DEIRGs, which were significantly associated with relapse-free survival (RFS) using univariate Cox regression analysis, were selected to establish the prognostic signature by the least absolute shrinkage and selection operator (LASSO) method in TCGA-LSCC training cohort. The Lasso-penalized Cox model is a popular method to achieve the feature selection and obtain an optimal model subsequently. Regression coefficients of each DEIRG in the model were determined by Lasso-penalized Cox model. The risk scoring model is:

Risk score = ∑ ⁿ _i=0G_iβ_iG_i is the normalized expression value of gene i in risk scoring model. β_i is the regression coefficient of gene i, which represents the contribution of gene i to risk score. Based on the risk scoring model, patients whose risk scores were larger than the median risk score were classified into high-risk group, otherwise classified into low-risk group.

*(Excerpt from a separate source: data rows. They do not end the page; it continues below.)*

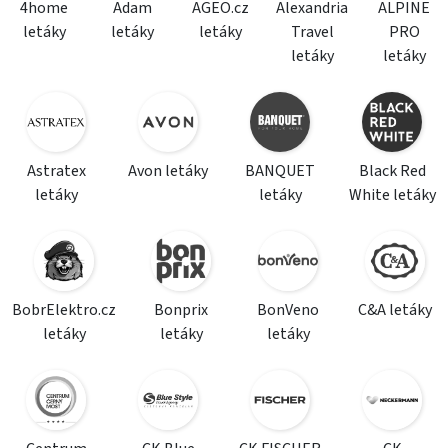
4home
Adam
AGEO.cz
Alexandria
ALPINE
letáky
letáky
letáky
Travel
PRO
letáky
letáky
Astratex
Avon letáky
BANQUET
Black Red
letáky
letáky
White letáky
BobrElektro.cz
Bonprix
BonVeno
C&A letáky
letáky
letáky
letáky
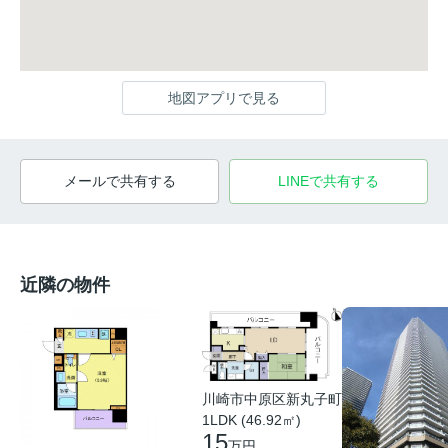
地図アプリで見る
メールで共有する
LINEで共有する
近隣の物件
川崎市中原区新丸子町
1LDK (46.92㎡)
15
万円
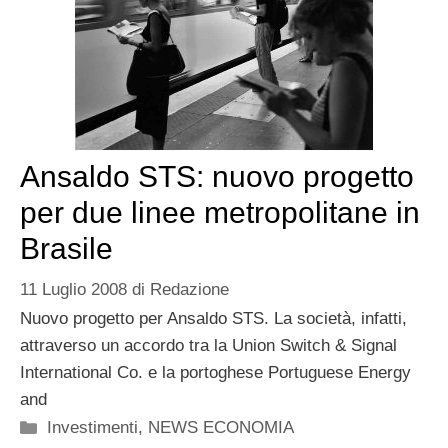
Ansaldo STS: nuovo progetto
per due linee metropolitane in
Brasile
11 Luglio 2008
di
Redazione
Nuovo progetto per Ansaldo STS. La società, infatti,
attraverso un accordo tra la Union Switch & Signal
International Co. e la portoghese Portuguese Energy
and
Categorie
Investimenti
,
NEWS ECONOMIA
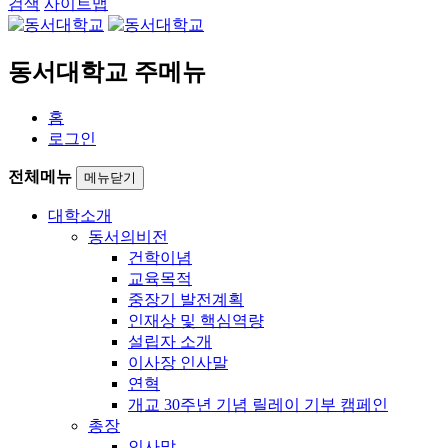
검색
사이트맵
동서대학교 주메뉴
홈
로그인
전체메뉴
메뉴닫기
대학소개
동서의비전
건학이념
교육목적
중장기 발전계획
인재상 및 핵심역량
설립자 소개
이사장 인사말
연혁
개교 30주년 기념 릴레이 기부 캠페인
총장
인사말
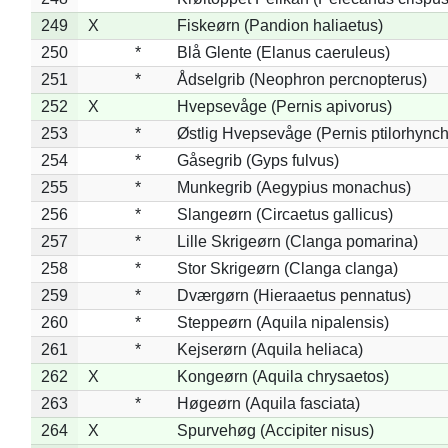
249
X
Fiskeørn (Pandion haliaetus)
250
*
Blå Glente (Elanus caeruleus)
251
*
Ådselgrib (Neophron percnopterus)
252
X
Hvepsevåge (Pernis apivorus)
253
*
Østlig Hvepsevåge (Pernis ptilorhync
254
*
Gåsegrib (Gyps fulvus)
255
*
Munkegrib (Aegypius monachus)
256
*
Slangeørn (Circaetus gallicus)
257
*
Lille Skrigeørn (Clanga pomarina)
258
*
Stor Skrigeørn (Clanga clanga)
259
*
Dværgørn (Hieraaetus pennatus)
260
*
Steppeørn (Aquila nipalensis)
261
*
Kejserørn (Aquila heliaca)
262
X
Kongeørn (Aquila chrysaetos)
263
*
Høgeørn (Aquila fasciata)
264
X
Spurvehøg (Accipiter nisus)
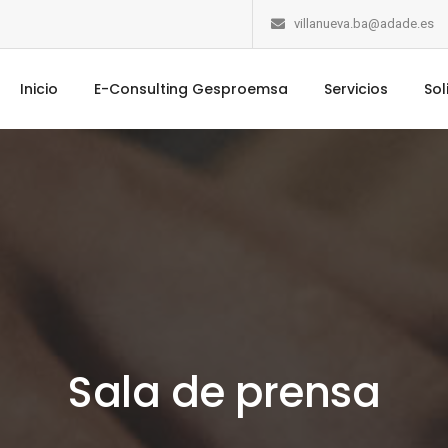
villanueva.ba@adade.es
Inicio
E-Consulting Gesproemsa
Servicios
Sol
Sala de prensa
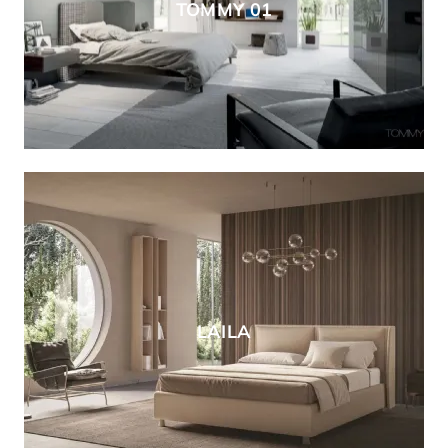
TOMMY 01
LAILA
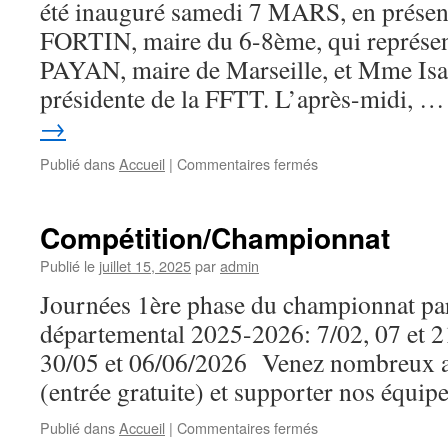
!
été inauguré samedi 7 MARS, en prése
FORTIN, maire du 6-8ème, qui représen
PAYAN, maire de Marseille, et Mme Is
présidente de la FFTT. L’après-midi, 
→
Publié dans
Accueil
|
Commentaires fermés
sur
Le
club
intègre
Compétition/Championnat
ses
nouveaux
Publié le
juillet 15, 2025
par
admin
locaux
Journées 1ère phase du championnat par
…
départemental 2025-2026: 7/02, 07 et 21
30/05 et 06/06/2026 Venez nombreux as
(entrée gratuite) et supporter nos équip
Publié dans
Accueil
|
Commentaires fermés
sur
Compétition/Champi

Evaluation of relationship between IRGs-based signature and immune cell infiltration, and immune checkpoint molecules

Tumor Immune Estimation Resource (TIMER, available at: https://cistrome.shinyapps.io/timer/) is an online tool to analyze and visualize the abundances of tumor-infiltrating immune cells. Based on gene expression data, the algorithm estimated the abundance of six subtypes of tumor-infiltrating immune cells (including B cells, CD4 T cells, CD8 T cells, macrophages, neutrophils, and dendritic cells) for each sample from TCGA public database. Estimation results of immune cell infiltration abundance for LSCC patients were retrieved from TIMER to analyze the correlation between immune cell infiltration and risk scores. Meanwhile, Estimation of Stromal and Immune cells in Malignant Tumor tissues using Expression data (ESTIMATE) was a method to evaluate the infiltration level of stromal and immune cells for samples from TCGA.²¹ We extracted the immune scores and stromal scores of LSCC samples to calculate the difference between high-risk group and low-risk group, respectively. To investigate the correlation between risk scores and three important immune checkpoint molecules (including PD-1, PD-L1, and CTLA4), we performed T-test to observe the expression difference of three immune checkpoint molecules between high-risk and low-risk groups, respectively.

Statistical analysis

Statistical analysis for all data in the current study was implemented by R software. T-test was used to observe the gene expression difference between different groups. Multivariable Cox regression analysis was used to assess whether the risk score was independent of other clinical features, such as stage, age, and gender. Hazard ratios (HRs) and 95% confidence intervals (CIs) were computed based on the Cox regression analysis. The Kaplan–Meier method was used to assess the differences in survival time of low- and high-risk LSCC patients, and the log-rank test was used to determine the statistical significance of observed differences between groups. The receiver operating characteristic (ROC) curve was generated using the “pROC” package. The difference in mortality rate between different risk groups was tested by Fisher’s exact test. p < 0.05 was regarded as statistically significant.

Results

Identification of differentially expressed IRGs

Using a threshold of |log2FC| >1 and FDR <0.05, 3267 differentially expressed genes were identified between LSCC and adjacent normal tissues in GSE127165 (Figure 1(a)). Then, a list of IRGs containing 1811 genes were downloaded from ImmPort database, of which 272 IRGs were significantly differentially expressed (including 143 up-regulated IRGs and 129 down-regulated IRGs) and filtrated for further analysis (Figure 1(b)).

Figure 1.

Volcano plots of differentially expressed genes (A) and heat maps of differentially expressed immune-related genes (B).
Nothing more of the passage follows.